From 006fd4c43821cb6a01641d0bd2c7ebd3ad01d459 Mon Sep 17 00:00:00 2001
From: Yuhong Sun <yuhongsun96@gmail.com>
Date: Wed, 29 Nov 2023 02:08:50 -0800
Subject: [PATCH] Ingestion API now always updates regardless of document
 updated_at (#786)

---
 backend/danswer/indexing/indexing_pipeline.py | 23 ++++++++++++-------
 backend/danswer/server/danswer_api.py         |  2 +-
 2 files changed, 16 insertions(+), 9 deletions(-)

diff --git a/backend/danswer/indexing/indexing_pipeline.py b/backend/danswer/indexing/indexing_pipeline.py
index 644a35a0d..f94e637e1 100644
--- a/backend/danswer/indexing/indexing_pipeline.py
+++ b/backend/danswer/indexing/indexing_pipeline.py
@@ -69,6 +69,7 @@ def _indexing_pipeline(
     document_index: DocumentIndex,
     documents: list[Document],
     index_attempt_metadata: IndexAttemptMetadata,
+    ignore_time_skip: bool = False,
 ) -> tuple[int, int]:
     """Takes different pieces of the indexing pipeline and applies it to a batch of documents
     Note that the documents should already be batched at this point so that it does not inflate the
@@ -87,14 +88,18 @@ def _indexing_pipeline(
         }
 
         updatable_docs: list[Document] = []

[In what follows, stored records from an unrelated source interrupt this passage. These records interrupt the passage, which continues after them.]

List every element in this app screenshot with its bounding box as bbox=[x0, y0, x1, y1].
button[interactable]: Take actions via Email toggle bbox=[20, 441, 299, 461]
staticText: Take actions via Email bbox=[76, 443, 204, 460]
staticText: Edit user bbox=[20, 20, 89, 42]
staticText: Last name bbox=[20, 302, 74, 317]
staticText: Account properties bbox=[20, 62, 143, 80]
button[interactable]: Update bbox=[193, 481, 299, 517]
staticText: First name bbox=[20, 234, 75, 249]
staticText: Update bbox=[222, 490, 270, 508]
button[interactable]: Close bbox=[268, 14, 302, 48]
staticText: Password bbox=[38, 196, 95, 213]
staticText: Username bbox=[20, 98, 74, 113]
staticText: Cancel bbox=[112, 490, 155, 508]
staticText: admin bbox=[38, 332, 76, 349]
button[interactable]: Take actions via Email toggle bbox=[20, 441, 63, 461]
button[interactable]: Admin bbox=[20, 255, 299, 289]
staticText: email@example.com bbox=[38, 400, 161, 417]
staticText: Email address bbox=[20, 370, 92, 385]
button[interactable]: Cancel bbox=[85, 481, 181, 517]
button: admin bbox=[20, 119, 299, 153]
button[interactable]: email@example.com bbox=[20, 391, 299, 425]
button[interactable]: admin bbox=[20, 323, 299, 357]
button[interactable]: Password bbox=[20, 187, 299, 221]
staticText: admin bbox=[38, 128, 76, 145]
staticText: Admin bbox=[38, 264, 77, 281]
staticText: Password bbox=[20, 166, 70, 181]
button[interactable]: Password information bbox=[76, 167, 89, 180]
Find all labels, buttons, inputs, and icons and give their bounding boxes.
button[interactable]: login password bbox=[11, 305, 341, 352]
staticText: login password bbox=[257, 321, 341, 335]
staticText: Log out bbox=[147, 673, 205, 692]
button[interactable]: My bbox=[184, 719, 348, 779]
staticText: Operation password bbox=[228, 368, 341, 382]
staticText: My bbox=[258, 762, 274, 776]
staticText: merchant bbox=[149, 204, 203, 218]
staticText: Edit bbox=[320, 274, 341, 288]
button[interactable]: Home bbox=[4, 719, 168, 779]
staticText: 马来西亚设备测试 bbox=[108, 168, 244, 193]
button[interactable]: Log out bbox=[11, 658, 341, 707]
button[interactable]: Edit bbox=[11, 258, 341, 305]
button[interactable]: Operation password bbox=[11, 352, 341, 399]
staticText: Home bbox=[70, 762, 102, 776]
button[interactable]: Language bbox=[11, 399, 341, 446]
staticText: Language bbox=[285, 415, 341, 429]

-        for doc in documents:
-            if (
-                doc.id in id_update_time_map
-                and doc.doc_updated_at
-                and doc.doc_updated_at <= id_update_time_map[doc.id]
-            ):
-                continue
-            updatable_docs.append(doc)
+        if ignore_time_skip:
+            updatable_docs = documents
+        else:
+            for doc in documents:
+                if (
+                    doc.id in id_update_time_map
+                    and doc.doc_updated_at
+                    and doc.doc_updated_at <= id_update_time_map[doc.id]
+                ):
+                    continue
+                updatable_docs.append(doc)
+
         updatable_ids = [doc.id for doc in updatable_docs]
 
         # Acquires a lock on the documents so that no other process can modify them
@@ -175,6 +180,7 @@ def build_indexing_pipeline(
     chunker: Chunker | None = None,
     embedder: Embedder | None = None,
     document_index: DocumentIndex | None = None,
+    ignore_time_skip: bool = False,
 ) -> IndexingPipelineProtocol:
     """Builds a pipline which takes in a list (batch) of docs and indexes them."""
     chunker = chunker or DefaultChunker()
@@ -188,4 +194,5 @@ def build_indexing_pipeline(
         chunker=chunker,
         embedder=embedder,
         document_index=document_index,
+        ignore_time_skip=ignore_time_skip,
     )
diff --git a/backend/danswer/server/danswer_api.py b/backend/danswer/server/danswer_api.py
index 3ad87b515..624e67362 100644
--- a/backend/danswer/server/danswer_api.py
+++ b/backend/danswer/server/danswer_api.py
@@ -141,7 +141,7 @@ def document_ingestion(
     if document.source == DocumentSource.INGESTION_API:
         document.source = DocumentSource.FILE
 
-    indexing_pipeline = build_indexing_pipeline()
+    indexing_pipeline = build_indexing_pipeline(ignore_time_skip=True)
 
     new_doc, chunks = indexing_pipeline(
         documents=[document],